Only the text of the records below belongs in the answer, copied exactly, with pictures omitted.

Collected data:

/---

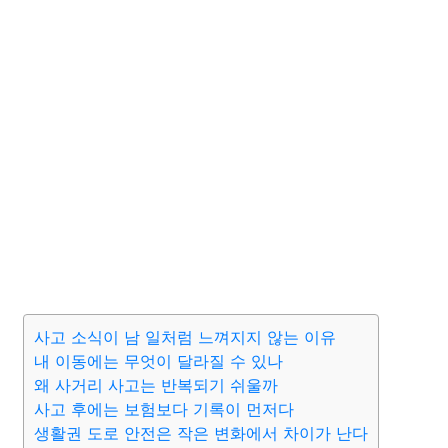
사고 소식이 남 일처럼 느껴지지 않는 이유
내 이동에는 무엇이 달라질 수 있나
왜 사거리 사고는 반복되기 쉬울까
사고 후에는 보험보다 기록이 먼저다
생활권 도로 안전은 작은 변화에서 차이가 난다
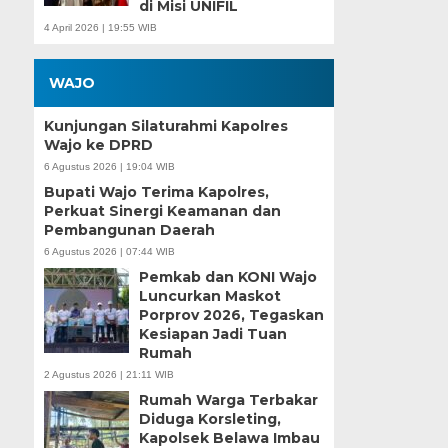
di Misi UNIFIL
4 April 2026 | 19:55 WIB
WAJO
Kunjungan Silaturahmi Kapolres
Wajo ke DPRD
6 Agustus 2026 | 19:04 WIB
Bupati Wajo Terima Kapolres,
Perkuat Sinergi Keamanan dan
Pembangunan Daerah
6 Agustus 2026 | 07:44 WIB
Pemkab dan KONI Wajo
Luncurkan Maskot
Porprov 2026, Tegaskan
Kesiapan Jadi Tuan
Rumah
2 Agustus 2026 | 21:11 WIB
Rumah Warga Terbakar
Diduga Korsleting,
Kapolsek Belawa Imbau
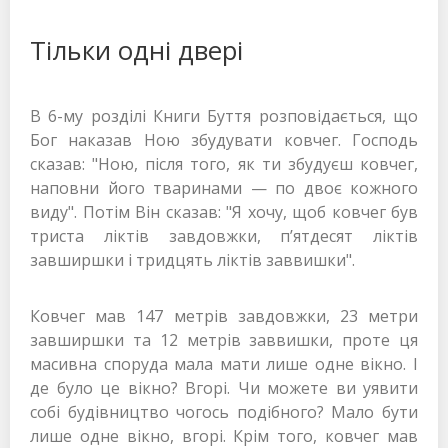
Тільки одні двері
В 6-му розділі Книги Буття розповідається, що
Бог наказав Ною збудувати ковчег. Господь
сказав: "Ною, після того, як ти збудуєш ковчег,
наповни його тваринами — по двоє кожного
виду". Потім Він сказав: "Я хочу, щоб ковчег був
триста ліктів завдовжки, п’ятдесят ліктів
завширшки і тридцять ліктів заввишки".
Ковчег мав 147 метрів завдовжки, 23 метри
завширшки та 12 метрів заввишки, проте ця
масивна споруда мала мати лише одне вікно. І
де було це вікно? Вгорі. Чи можете ви уявити
собі будівництво чогось подібного? Мало бути
лише одне вікно, вгорі. Крім того, ковчег мав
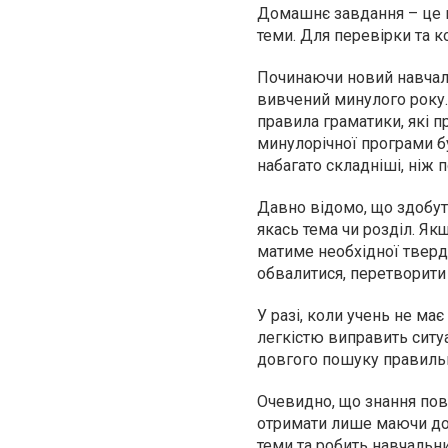
Домашнє завдання – це 
теми. Для перевірки та 
Починаючи новий навчаль
вивчений минулого року. 
правила граматики, які 
минулорічної програми б
набагато складніші, ніж 
Давно відомо, що здобут
якась тема чи розділ. Як
матиме необхідної тверд
обвалитися, перетворити 
У разі, коли учень не ма
легкістю виправить ситу
довгого пошуку правильн
Очевидно, що знання пов
отримати лише маючи дос
теми та робить навчальн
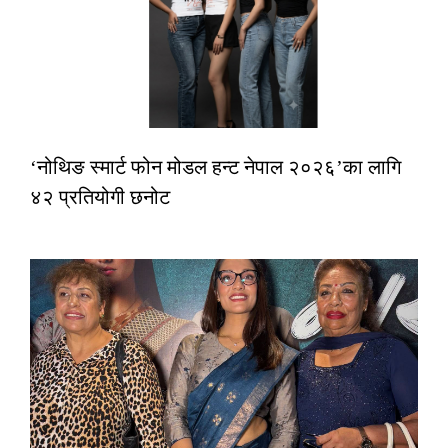
‘नोथिङ स्मार्ट फोन मोडल हन्ट नेपाल २०२६’का लागि
४२ प्रतियोगी छनोट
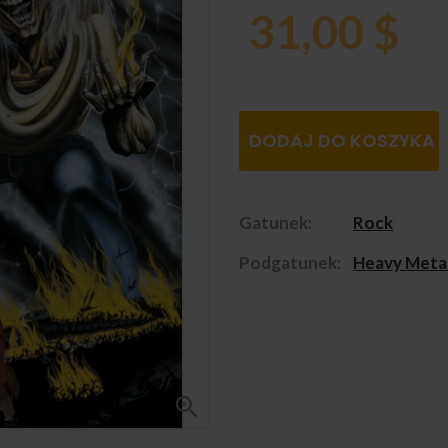
31,00 $
DODAJ DO KOSZYKA
Gatunek:
Rock
Podgatunek:
Heavy Meta

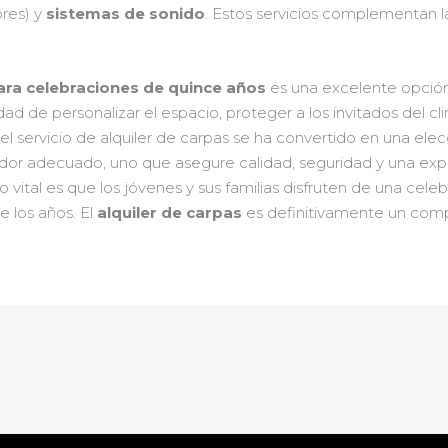
ores) y
sistemas de sonido
. Estos servicios complementan l
para celebraciones de quince años
es una excelente opción 
lidad de personalizar el espacio, proteger a los invitados del
 el servicio de alquiler de carpas se ha convertido en una ele
dor adecuado, uno que asegure calidad, seguridad y una expe
 lo vital es que los jóvenes y sus familias disfruten de una celeb
e los años. El
alquiler de carpas
es definitivamente un comp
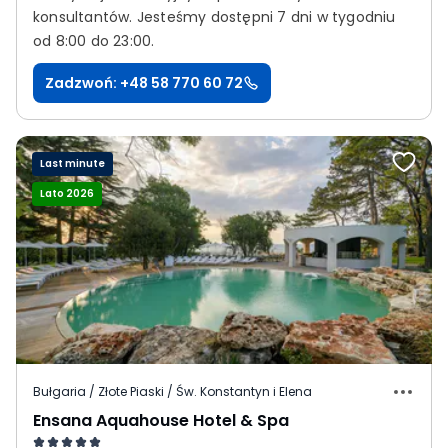
konsultantów.
Jesteśmy dostępni 7 dni w tygodniu
od 8:00 do 23:00.
Zadzwoń: +48 58 770 60 72
Last minute
Lato 2026
Bułgaria / Złote Piaski / Św. Konstantyn i Elena
Ensana Aquahouse Hotel & Spa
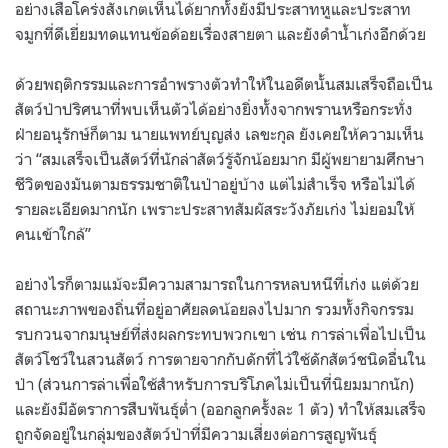
อย่างเสือโคร่งสังเกตเห็นได้ยากทั้งยังมีประสาทหูและประสาท
จมูกที่ดีเยี่ยมทดแทนข้อด้อยเรื่องสายตา และยังดำน้ำเก่งอีกด้วย
ด้วยพฤติกรรมและการอำพรางตัวทำให้ในอดีตนั้นสมเสร็จถือเป็น
สัตว์ป่าปริศนาที่พบเห็นตัวได้อย่างยิ่งทั้งจากพรานหรือกระทั่ง
ฝ่ายอนุรักษ์ก็ตาม นายแพทย์บุญส่ง เลขะกุล ยังเคยให้ความเห็น
ว่า “สมเสร็จเป็นสัตว์ที่นักล่าสัตว์รู้จักน้อยมาก มีผู้พยายามศึกษา
ชีวิตของมันตามธรรมชาติในป่าอยู่บ้าง แต่ไม่สำเร็จ หรือไม่ได้
รายละเอียดมากนัก เพราะประสาทสัมผัสระวังภัยเก่ง ไม่ยอมให้
คนเข้าใกล้”
อย่างไรก็ตามแม้จะมีความสามารถในการหลบหนีที่เก่ง แต่ด้วย
สถานะภาพของถิ่นที่อยู่อาศัยลดน้อยลงไปมาก รวมทั้งกิจกรรม
รบกวนจากมนุษย์ที่ส่งผลกระทบพวกเขา เช่น การล่าเพื่อไปเป็น
สัตว์โชว์ในสวนสัตว์ การตายจากกับดักที่ไว้ใช้ดักสัตว์ชนิดอื่นใน
ป่า (ส่วนการล่าเพื่อใช้สำหรับการบริโภคไม่เป็นที่นิยมมากนัก)
และยังมีอัตราการสืบพันธุ์ต่ำ (ออกลูกครั้งละ 1 ตัว) ทำให้สมเสร็จ
ถูกจัดอยู่ในกลุ่มของสัตว์ป่าที่มีความเสี่ยงต่อการสูญพันธุ์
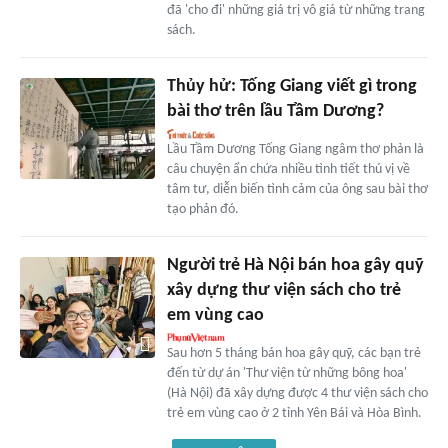
đã 'cho đi' những giá trị vô giá từ những trang
sách.
Thủy hử: Tống Giang viết gì trong
bài thơ trên lầu Tầm Dương?
Lầu Tầm Dương Tống Giang ngâm thơ phản là
câu chuyện ẩn chứa nhiều tình tiết thú vị về
tâm tư, diễn biến tình cảm của ông sau bài thơ
tạo phản đó.
Người trẻ Hà Nội bán hoa gây quỹ
xây dựng thư viện sách cho trẻ
em vùng cao
Sau hơn 5 tháng bán hoa gây quỹ, các bạn trẻ
đến từ dự án 'Thư viện từ những bông hoa'
(Hà Nội) đã xây dựng được 4 thư viện sách cho
trẻ em vùng cao ở 2 tỉnh Yên Bái và Hòa Bình.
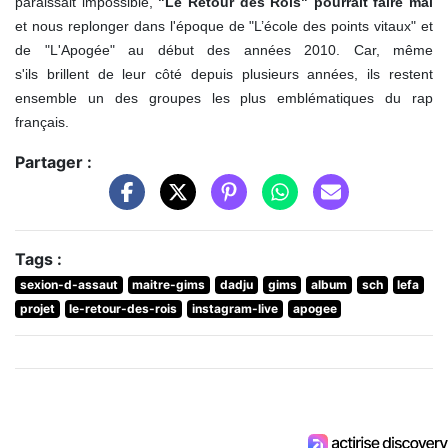
paraissait impossible,
"Le Retour des Rois" pourrait faire mal
et nous replonger dans l'époque de "L’école des points vitaux" et
de "L'Apogée" au début des années 2010. Car, même
s'ils brillent de leur côté depuis plusieurs années, ils restent
ensemble un des groupes les plus emblématiques du rap
français.
Partager :
Tags :
sexion-d-assaut
maitre-gims
dadju
gims
album
sch
lefa
projet
le-retour-des-rois
instagram-live
apogee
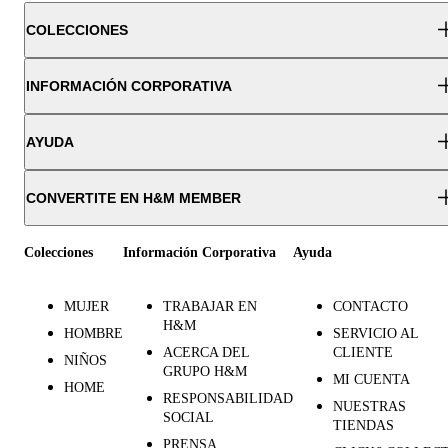
COLECCIONES
INFORMACIÓN CORPORATIVA
AYUDA
CONVERTITE EN H&M MEMBER
Colecciones
Información Corporativa
Ayuda
MUJER
TRABAJAR EN
CONTACTO
H&M
HOMBRE
SERVICIO AL
ACERCA DEL
CLIENTE
NIÑOS
GRUPO H&M
MI CUENTA
HOME
RESPONSABILIDAD
NUESTRAS
SOCIAL
TIENDAS
PRENSA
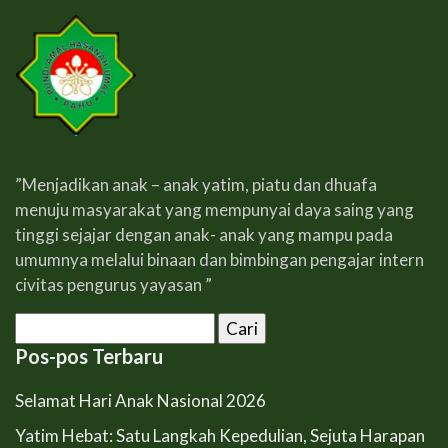
”Menjadikan anak – anak yatim, piatu dan dhuafa
menuju masyarakat yang mempunyai daya saing yang
tinggi sejajar dengan anak- anak yang mampu pada
umumnya melalui binaan dan bimbingan pengajar intern
civitas pengurus yayasan ”
Cari
untuk:
Pos-pos Terbaru
Selamat Hari Anak Nasional 2026
Yatim Hebat: Satu Langkah Kepedulian, Sejuta Harapan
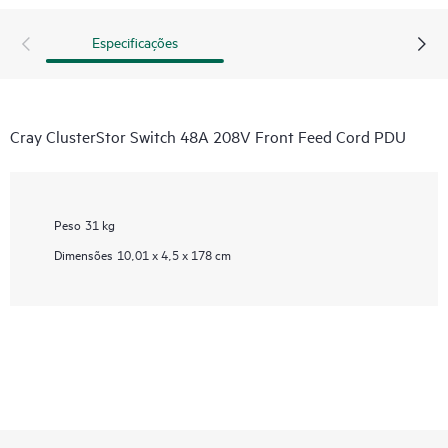
Especificações
Cray ClusterStor Switch 48A 208V Front Feed Cord PDU
Peso
31 kg
Dimensões
10,01 x 4,5 x 178 cm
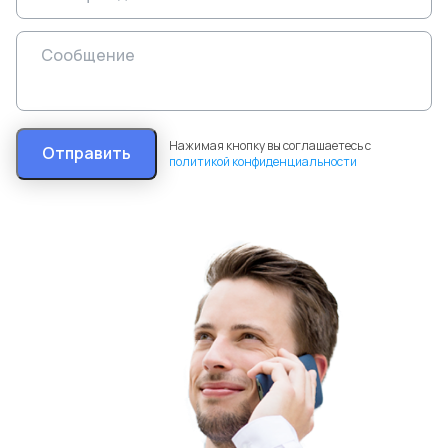
Нажимая кнопку вы соглашаетесь с
Отправить
политикой конфиденциальности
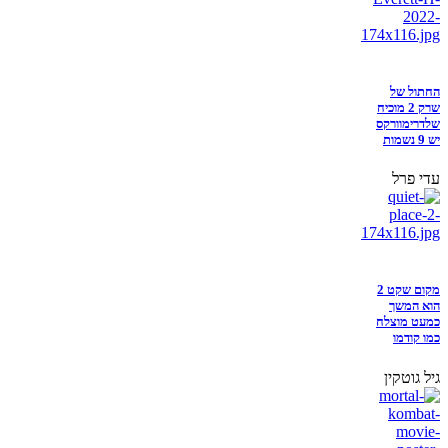
החתול של
שרק 2 מוכיח
שלדרימוורקס
יש 9 נשמות
עדי פרל
מקום שקט 2
הוא המשך
כמעט מוצלח
כמו קודמו
גיל גוטקין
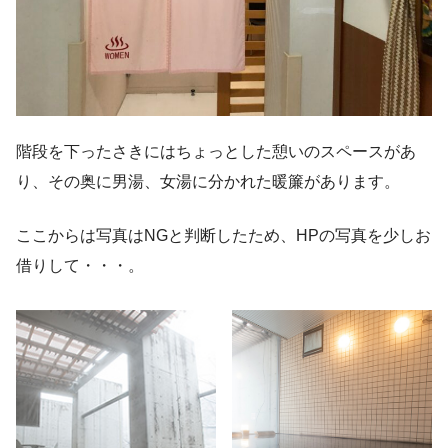
階段を下ったさきにはちょっとした憩いのスペースがあ
り、その奥に男湯、女湯に分かれた暖簾があります。
ここからは写真はNGと判断したため、HPの写真を少しお
借りして・・・。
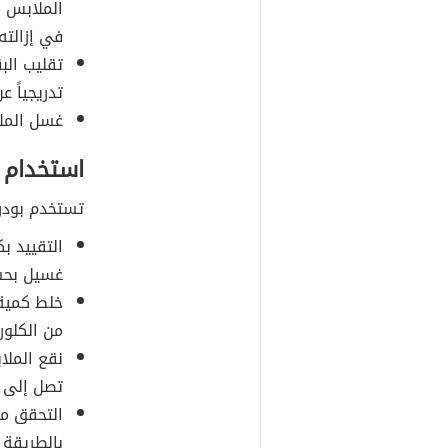
الملابس م
في إزالته.
تقليب الب
تدريجياً ع
غسل الملا
استخدام 
تستخدم بودرة
التقييد ب
غسيل بحسب
خلط كمية 
من الكلور
نقع الملا
تصل إلى 
التحقق من
بالطريقة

\---

* **Your response**
사고 소식이 남 일처럼 느껴지지 않는 이유
내 이동에는 무엇이 달라질 수 있나
왜 사거리 사고는 반복되기 쉬울까
사고 후에는 보험보다 기록이 먼저다
생활권 도로 안전은 작은 변화에서 차이가 난다
di Misi UNIFIL
4 April 2026 | 19:55 WIB
WAJO
Kunjungan Silaturahmi Kapolres
Wajo ke DPRD
6 Agustus 2026 | 19:04 WIB
Bupati Wajo Terima Kapolres,
Perkuat Sinergi Keamanan dan
Pembangunan Daerah
6 Agustus 2026 | 07:44 WIB
Pemkab dan KONI Wajo
Luncurkan Maskot
Porprov 2026, Tegaskan
Kesiapan Jadi Tuan
Rumah
2 Agustus 2026 | 21:11 WIB
Rumah Warga Terbakar
Diduga Korsleting,
Kapolsek Belawa Imbau
Тільки одні двері
В 6-му розділі Книги Буття розповідається, що
Бог наказав Ною збудувати ковчег. Господь
сказав: "Ною, після того, як ти збудуєш ковчег,
наповни його тваринами — по двоє кожного
виду". Потім Він сказав: "Я хочу, щоб ковчег був
триста ліктів завдовжки, п’ятдесят ліктів
завширшки і тридцять ліктів заввишки".
Ковчег мав 147 метрів завдовжки, 23 метри
завширшки та 12 метрів заввишки, проте ця
масивна споруда мала мати лише одне вікно. І
де було це вікно? Вгорі. Чи можете ви уявити
собі будівництво чогось подібного? Мало бути
лише одне вікно, вгорі. Крім того, ковчег мав
Домашнє завдання – це 
теми. Для перевірки та 
Починаючи новий навчаль
вивчений минулого року. 
правила граматики, які 
минулорічної програми б
набагато складніші, ніж 
Давно відомо, що здобут
якась тема чи розділ. Як
матиме необхідної тверд
обвалитися, перетворити 
У разі, коли учень не ма
легкістю виправить ситу
довгого пошуку правильн
Очевидно, що знання пов
отримати лише маючи дос
теми та робить навчальн
‘नोथिङ स्मार्ट फोन मोडल हन्ट नेपाल २०२६’का लागि
४२ प्रतियोगी छनोट
31,00 $
DODAJ DO KOSZYKA
Gatunek:
Rock
Podgatunek:
Heavy Meta

ores) y
sistemas de sonido
. Estos servicios complementan l
para celebraciones de quince años
es una excelente opción 
lidad de personalizar el espacio, proteger a los invitados del
 el servicio de alquiler de carpas se ha convertido en una ele
dor adecuado, uno que asegure calidad, seguridad y una expe
 lo vital es que los jóvenes y sus familias disfruten de una celeb
e los años. El
alquiler de carpas
es definitivamente un comp
konsultantów.
Jesteśmy dostępni 7 dni w tygodniu
od 8:00 do 23:00.
Zadzwoń: +48 58 770 60 72
Last minute
Lato 2026
Bułgaria / Złote Piaski / Św. Konstantyn i Elena
Ensana Aquahouse Hotel & Spa
อย่างเสือโคร่งสังเกตเห็นได้ยากทั้งยังมีประสาทหูและประสาท
จมูกที่ดีเยี่ยมทดแทนข้อด้อยเรื่องสายตา และยังดำน้ำเก่งอีกด้วย
ด้วยพฤติกรรมและการอำพรางตัวทำให้ในอดีตนั้นสมเสร็จถือเป็น
สัตว์ป่าปริศนาที่พบเห็นตัวได้อย่างยิ่งทั้งจากพรานหรือกระทั่ง
ฝ่ายอนุรักษ์ก็ตาม นายแพทย์บุญส่ง เลขะกุล ยังเคยให้ความเห็น
ว่า “สมเสร็จเป็นสัตว์ที่นักล่าสัตว์รู้จักน้อยมาก มีผู้พยายามศึกษา
ชีวิตของมันตามธรรมชาติในป่าอยู่บ้าง แต่ไม่สำเร็จ หรือไม่ได้
รายละเอียดมากนัก เพราะประสาทสัมผัสระวังภัยเก่ง ไม่ยอมให้
คนเข้าใกล้”
อย่างไรก็ตามแม้จะมีความสามารถในการหลบหนีที่เก่ง แต่ด้วย
สถานะภาพของถิ่นที่อยู่อาศัยลดน้อยลงไปมาก รวมทั้งกิจกรรม
รบกวนจากมนุษย์ที่ส่งผลกระทบพวกเขา เช่น การล่าเพื่อไปเป็น
สัตว์โชว์ในสวนสัตว์ การตายจากกับดักที่ไว้ใช้ดักสัตว์ชนิดอื่นใน
ป่า (ส่วนการล่าเพื่อใช้สำหรับการบริโภคไม่เป็นที่นิยมมากนัก)
และยังมีอัตราการสืบพันธุ์ต่ำ (ออกลูกครั้งละ 1 ตัว) ทำให้สมเสร็จ
ถูกจัดอยู่ในกลุ่มของสัตว์ป่าที่มีความเสี่ยงต่อการสูญพันธุ์
đã 'cho đi' những giá trị vô giá từ những trang
sách.
Thủy hử: Tống Giang viết gì trong
bài thơ trên lầu Tầm Dương?
Lầu Tầm Dương Tống Giang ngâm thơ phản là
câu chuyện ẩn chứa nhiều tình tiết thú vị về
tâm tư, diễn biến tình cảm của ông sau bài thơ
tạo phản đó.
Người trẻ Hà Nội bán hoa gây quỹ
xây dựng thư viện sách cho trẻ
em vùng cao
Sau hơn 5 tháng bán hoa gây quỹ, các bạn trẻ
đến từ dự án 'Thư viện từ những bông hoa'
(Hà Nội) đã xây dựng được 4 thư viện sách cho
trẻ em vùng cao ở 2 tỉnh Yên Bái và Hòa Bình.
paraissait impossible,
"Le Retour des Rois" pourrait faire mal
et nous replonger dans l'époque de "L’école des points vitaux" et
de "L'Apogée" au début des années 2010. Car, même
s'ils brillent de leur côté depuis plusieurs années, ils restent
ensemble un des groupes les plus emblématiques du rap
français.
Partager :
Tags :
sexion-d-assaut
maitre-gims
dadju
gims
album
sch
lefa
projet
le-retour-des-rois
instagram-live
apogee
COLECCIONES
INFORMACIÓN CORPORATIVA
AYUDA
CONVERTITE EN H&M MEMBER
Colecciones
Información Corporativa
Ayuda
MUJER
TRABAJAR EN
CONTACTO
H&M
HOMBRE
SERVICIO AL
ACERCA DEL
CLIENTE
NIÑOS
GRUPO H&M
MI CUENTA
HOME
RESPONSABILIDAD
NUESTRAS
SOCIAL
TIENDAS
PRENSA
”Menjadikan anak – anak yatim, piatu dan dhuafa
menuju masyarakat yang mempunyai daya saing yang
tinggi sejajar dengan anak- anak yang mampu pada
umumnya melalui binaan dan bimbingan pengajar intern
civitas pengurus yayasan ”
Cari
untuk:
Pos-pos Terbaru
Selamat Hari Anak Nasional 2026
Yatim Hebat: Satu Langkah Kepedulian, Sejuta Harapan
Especificações
Cray ClusterStor Switch 48A 208V Front Feed Cord PDU
Peso
31 kg
Dimensões
10,01 x 4,5 x 178 cm
Нажимая кнопку вы соглашаетесь с
Отправить
политикой конфиденциальности
החתול של
שרק 2 מוכיח
שלדרימוורקס
יש 9 נשמות
עדי פרל
מקום שקט 2
הוא המשך
כמעט מוצלח
כמו קודמו
גיל גוטקין
階段を下ったさきにはちょっとした憩いのスペースがあ
り、その奥に男湯、女湯に分かれた暖簾があります。
ここからは写真はNGと判断したため、HPの写真を少しお
借りして・・・。
الملابس م
في إزالته.
تقليب الب
تدريجياً ع
غسل الملا
استخدام 
تستخدم بودرة
التقييد ب
غسيل بحسب
خلط كمية 
من الكلور
نقع الملا
تصل إلى 
التحقق من
بالطريقة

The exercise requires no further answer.